What process does SOTT go through to reprint articles?

yoyos

The Force is Strong With This One
tl;dr: How does SOTT reprint articles without copyright infringement worry?

I have a blog and want to do something similar to what SOTT does. I want to take news articles I find on the web and reprint them on my blog. It's hosted on Medium and has some neat features such as contextual note annotation, highlighting, and commenting. Wanted to try and see what would happen if I invited "the crowd" to annotate the articles that I reprinted on my blog.

I guess my main concern is that I'll be sued by the authors of the articles or by the news organizations they are writing for.
 
Can you provide a link to your blog?
 
Yes I can, but it's rather empty (2 posts) as I'm trying to figure out how to create, build, and ultimately materialize the vision I have. You can see what I have in mind with respect to my project on my website www.citizenscafe.com. There's a link to the blog on the site, but here's a direct link as well https://medium.com/real-social-post.

But this is where it gets a wee bit more complicated and more details are needed to fully explain, not sure if you are interested, so I'll keep it short. If you want the full story I'll be happy to lay it all out here. Just ask :)

The "Real Social Post" blog I linked above is hosted on Medium and they allow users to create 'Publications'...which is exactly what the "Real Social Post" is. I want to create another publication called "The People’s Investigation Feed" (which I've already actually created here: https://medium.com/the-people-s-investigation-feed), but as you can see that one is really empty (0 posts). That's the one I wanted to use for my idea of reprinting news articles and doing the annotation bit.

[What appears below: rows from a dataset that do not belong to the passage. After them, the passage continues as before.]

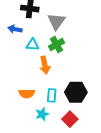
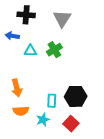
gray triangle: (56, 22) -> (62, 19), moved
orange arrow: (45, 65) -> (17, 88), moved
orange semicircle: (27, 94) -> (21, 111), moved

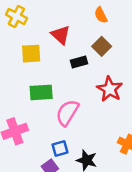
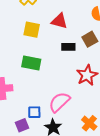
red triangle: (61, 35) -> (59, 21), turned -42
pink semicircle: (67, 113) -> (59, 102), moved

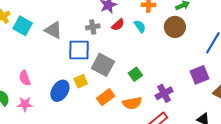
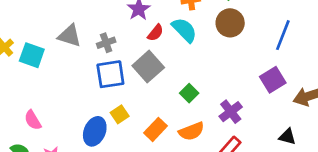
cyan semicircle: (140, 26) -> (184, 30), size x1.5
gray cross: (93, 27) -> (106, 43), moved
gray triangle: (53, 30) -> (70, 36), moved
gray square: (103, 65) -> (148, 67), moved, turned 30
pink semicircle: (25, 78) -> (33, 120), moved

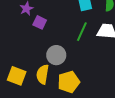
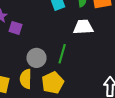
green line: (82, 32) -> (62, 54), moved

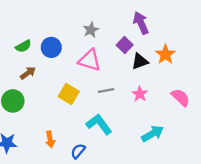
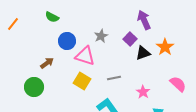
gray star: (91, 30) -> (101, 36), moved
green semicircle: (23, 46) -> (52, 17), moved, turned 56
pink triangle: (90, 60) -> (85, 56), moved
pink star: (140, 94) -> (143, 92), moved

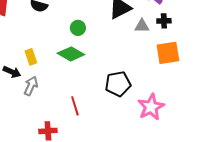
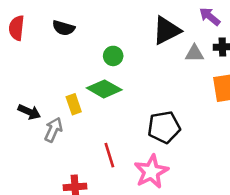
yellow rectangle: (31, 57) -> (74, 104), moved
pink star: (151, 107) -> (151, 172), moved

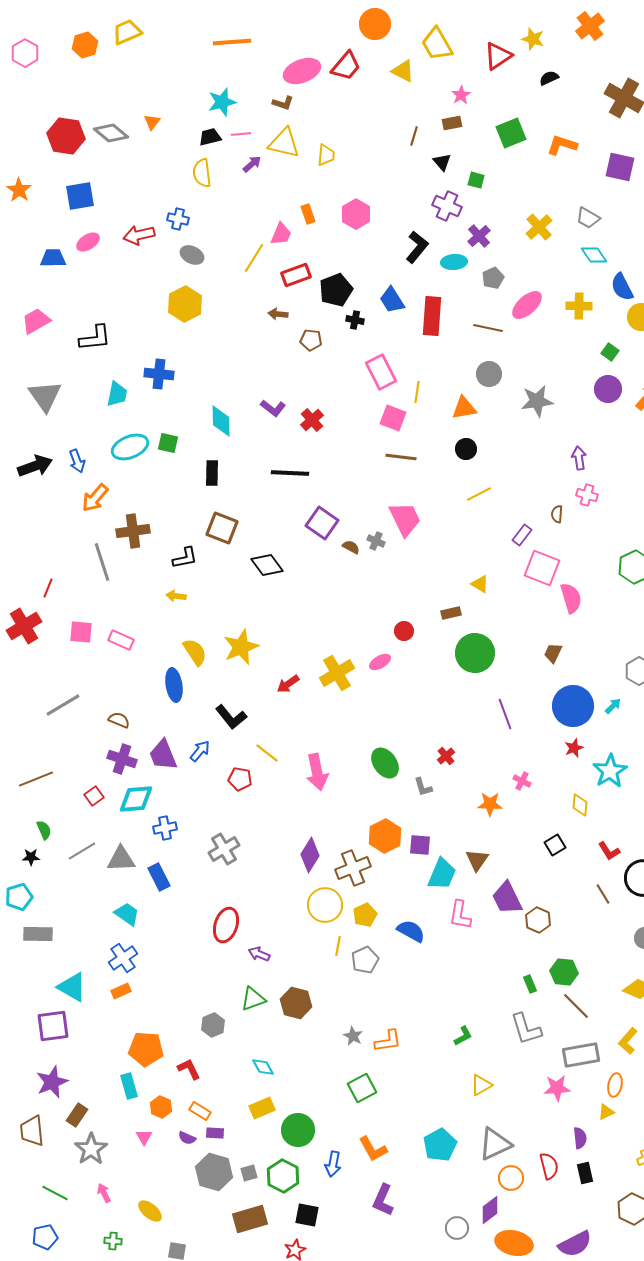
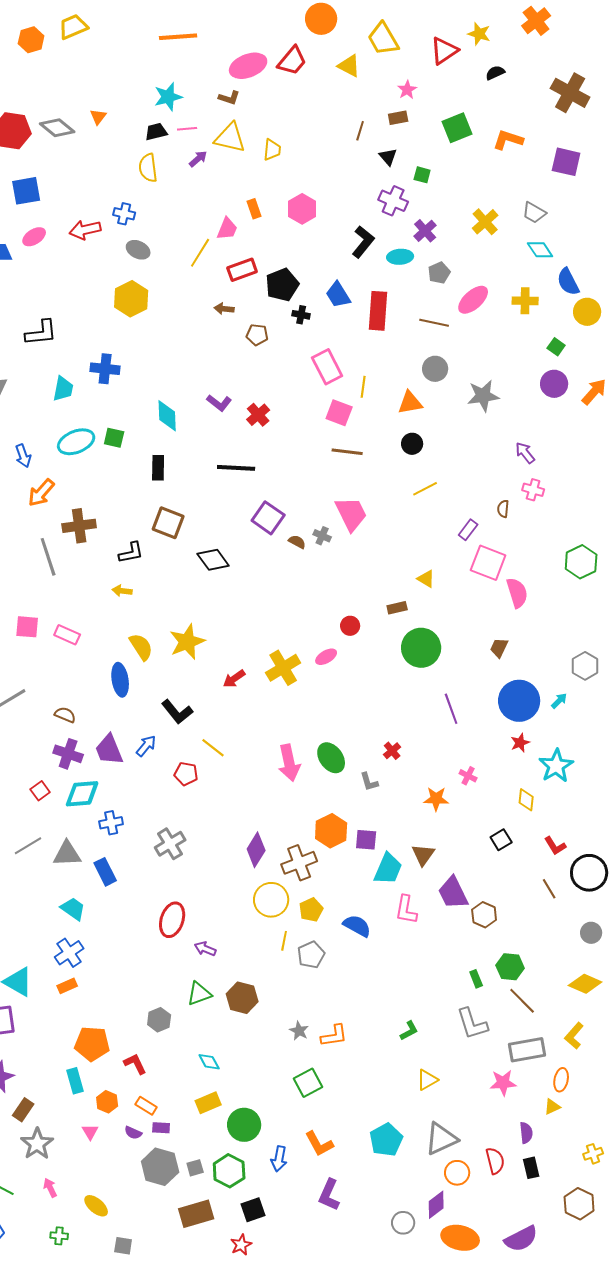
purple arrow: (579, 458) -> (525, 453), turned -30
pink arrow: (317, 772) -> (289, 763), moved
black square: (307, 1215) -> (253, 1210), turned -30

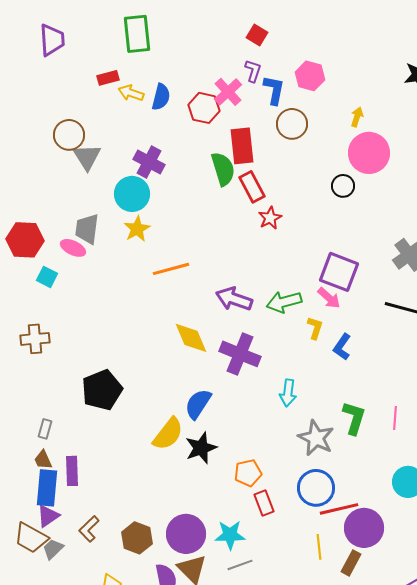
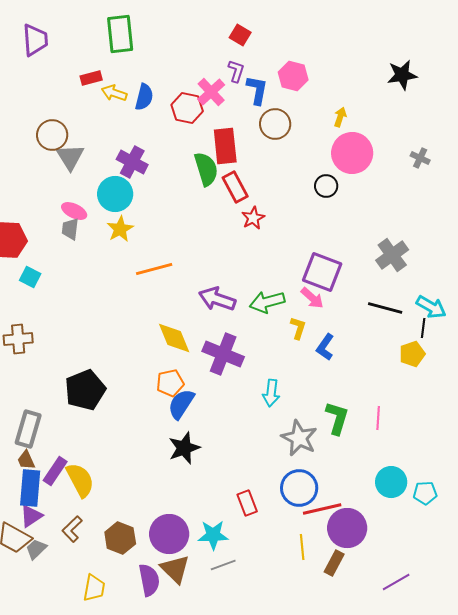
gray trapezoid: (87, 229) -> (70, 229), size x0.7
pink ellipse: (73, 248) -> (74, 211), moved
gray rectangle: (45, 429) -> (28, 429), size x1.8
yellow semicircle: (168, 434) -> (80, 480), moved, turned -66
purple rectangle: (72, 471) -> (55, 471), turned 36
orange pentagon: (248, 473) -> (170, 383), moved

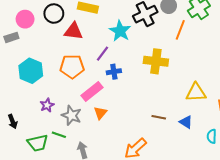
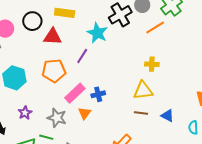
orange line: (180, 30) -> (155, 28), turned 42
yellow cross: (156, 61) -> (152, 64), moved, size x0.6
blue cross: (114, 72) -> (98, 94), moved
yellow triangle: (196, 92) -> (143, 91), moved
purple star: (47, 105) -> (25, 113), moved

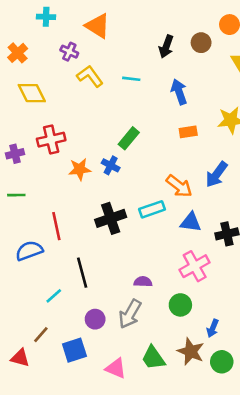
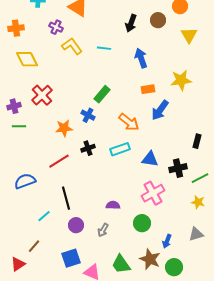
orange cross: (18, 53) -> (16, 28), turned 35
red cross: (51, 140) -> (42, 95), turned -30
orange star: (80, 169) -> (64, 128), moved
blue arrow: (217, 174) -> (160, 110), moved
orange arrow: (179, 186) -> (129, 122), moved
green line: (16, 195) -> (19, 126), moved
black cross: (111, 218) -> (88, 148), moved, size x0.6
red line: (56, 226) -> (59, 161), moved, turned 70
gray arrow: (130, 314) -> (103, 230), size x0.6
purple circle: (95, 319) -> (76, 225), moved
blue square: (74, 350) -> (71, 258), moved
red triangle: (20, 358) -> (18, 264), turned -49

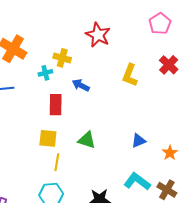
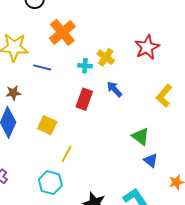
yellow square: (48, 138) -> (47, 125), moved
green triangle: (87, 140) -> (141, 136), moved
blue triangle: (139, 141) -> (151, 160), turned 42

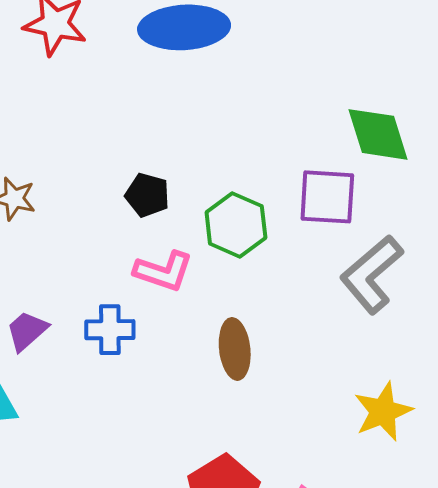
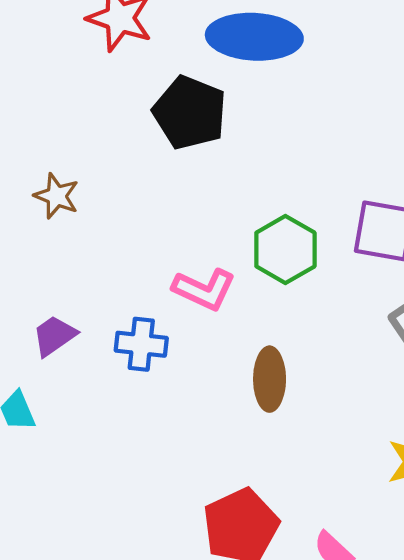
black pentagon: (147, 195) -> (190, 113), moved, size x1.6

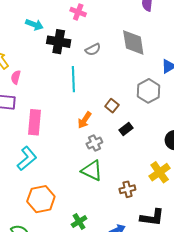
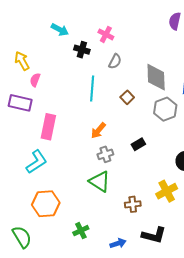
pink cross: (78, 12) -> (106, 34), moved
black cross: (59, 42) -> (82, 50), size x0.7
gray diamond: (133, 42) -> (156, 77), moved
gray semicircle: (93, 49) -> (115, 61), turned -42
brown square: (112, 106) -> (127, 97), moved

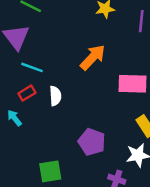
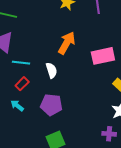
white semicircle: (55, 96) -> (51, 70), moved
purple pentagon: (92, 142) -> (51, 105), moved

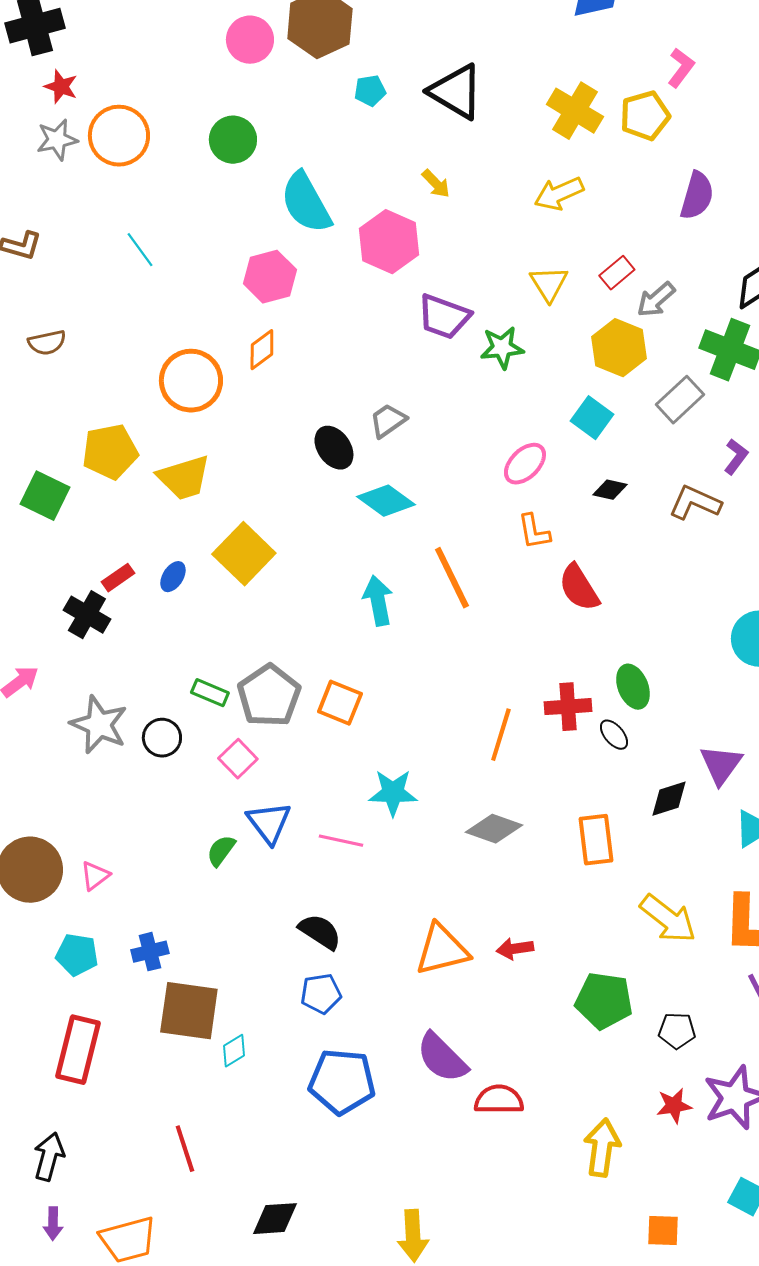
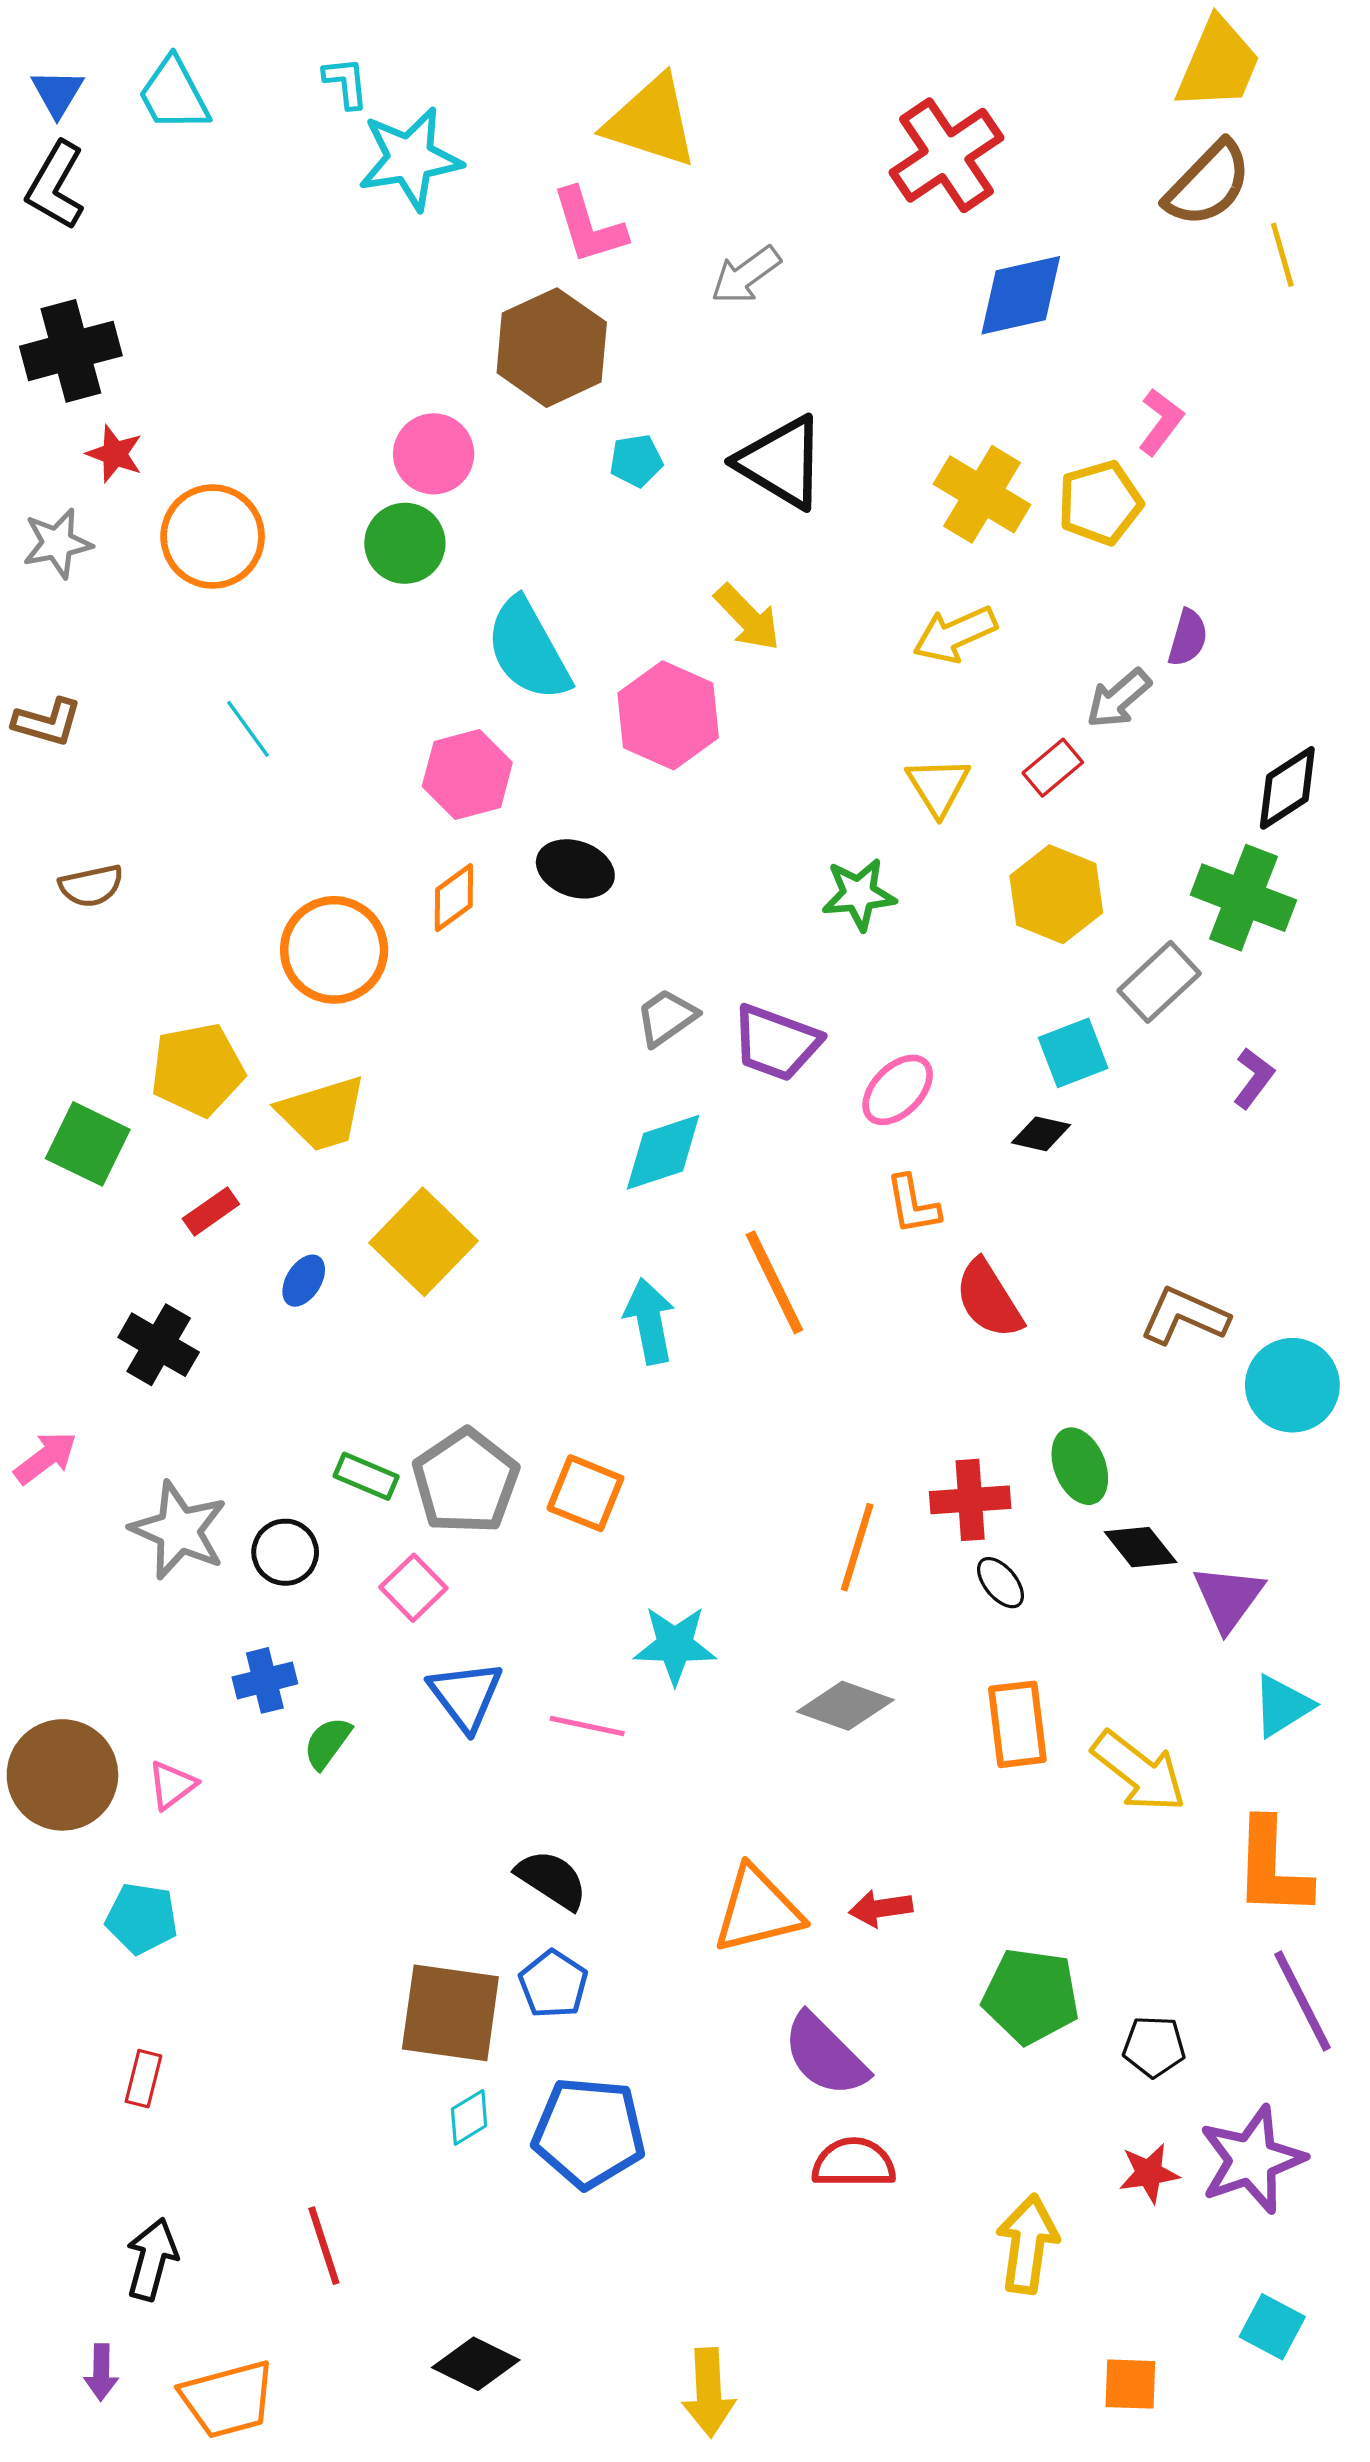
pink circle: (250, 40) -> (434, 454), moved
gray star: (57, 140) -> (57, 543), moved
yellow arrow: (436, 184) -> (747, 618), size x1.4
purple semicircle: (697, 196) -> (1188, 638), size x0.7
gray arrow: (656, 300) -> (1119, 699), moved
purple trapezoid: (444, 317) -> (776, 1043), moved
cyan square: (592, 418) -> (1073, 1053), moved, turned 33
black ellipse: (334, 448) -> (575, 869), moved, turned -36
cyan diamond: (386, 501) -> (663, 1152), turned -54
brown L-shape: (695, 503) -> (1184, 1316), moved
red rectangle: (118, 578) -> (211, 1211), moved
black ellipse: (614, 735) -> (1001, 1583), moved
black diamond: (669, 799) -> (1141, 1547), moved, turned 69
green semicircle: (221, 851) -> (327, 1743), moved
yellow arrow: (668, 919) -> (1139, 1772), moved
blue cross: (150, 952) -> (265, 1680), moved
blue pentagon: (321, 994) -> (553, 1984), turned -30
brown square: (189, 1011) -> (450, 2013), moved
red rectangle: (78, 1050) -> (143, 2079), size x0.5
cyan diamond: (234, 1051) -> (469, 2117), moved
purple semicircle: (442, 1058) -> (825, 2055), moved
black arrow: (49, 1157) -> (152, 2259), moved
black diamond: (275, 1219) -> (476, 2364), turned 30

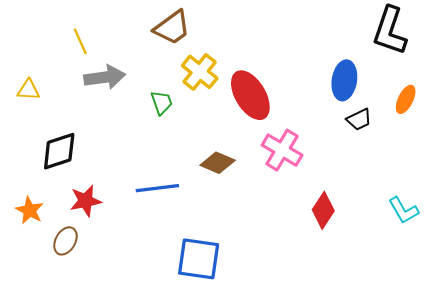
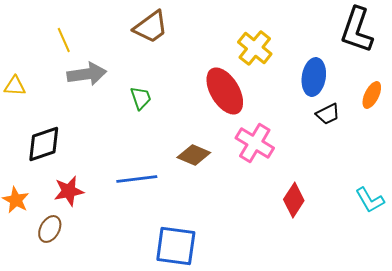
yellow cross: (200, 72) -> (255, 48), moved

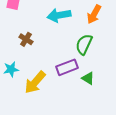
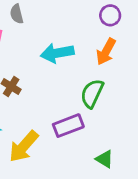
green triangle: (88, 78) -> (105, 159), moved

There's a lot more I could say about me and my idea and how I got to doing this, but not sure if that is of interest or relevant for you. If it helps you answer my question I'm certainly more than willing to share.
 
You might not be able to do what SOTT does as a registered non-profit.

See the about sott page here:

http://www.sott.net/page/1-About-Sott-net

Where you will read about sott's non-profit purpose:

The raison d'être for SOTT's fully reproduced non-original content collection is something that makes us a bit different. We notice that a lot of material disappears from the web, and we database full articles for a particular purpose: analyzing the "energetic flows". We have considered just databasing complete articles and making SOTT private, but as a non-profit organization, we are required to make the results of our work available to the public for free.

We have analysis systems that are tied to our database, and that is part of our scientific work - rather like counting photons that hit a detector. We are also working on an interactive history/current events timeline program as well as a mapping system. We would not be able to do any of that without the material we have in our database.

Thus, the reason for our inclusion of complete articles from other authors is rather specific, and is essential to make Sott.net what it is!

You can also read our Fair Use Notice here:

http://www.sott.net/page/10-FAIR-USE-NOTICE

Where you will read:

Pursuant to the U.S. Copyright Act as amended, the rights granted by copyright are limited by the doctrine of fair use as codified at 17 U.S. Code Section 107, including use for criticism, comment, news reporting, teaching, scholarship, and research, all of which are germane to the fair use by Sott.net.
 
Laura, thank you for your response. I did read the about sott page earlier and assumed that the non-profit status and clarification that the site is used as an experiment is what enabled the articles to be reprinted. The link to sott's fair use statement makes it that much more clearer and your response validates my assumption as well. Thank you for that! I really appreciate the quick response :)

I have a lot of thinking to do now as this whole legal realm of copyright is something I did not take into consideration when thinking about my idea.
 
If you use other people's work as a springboard to comment yourself, then I'm pretty sure you have fallen within the guidelines of fair rights and thus allowed to reproduce the material, but always link to the original article.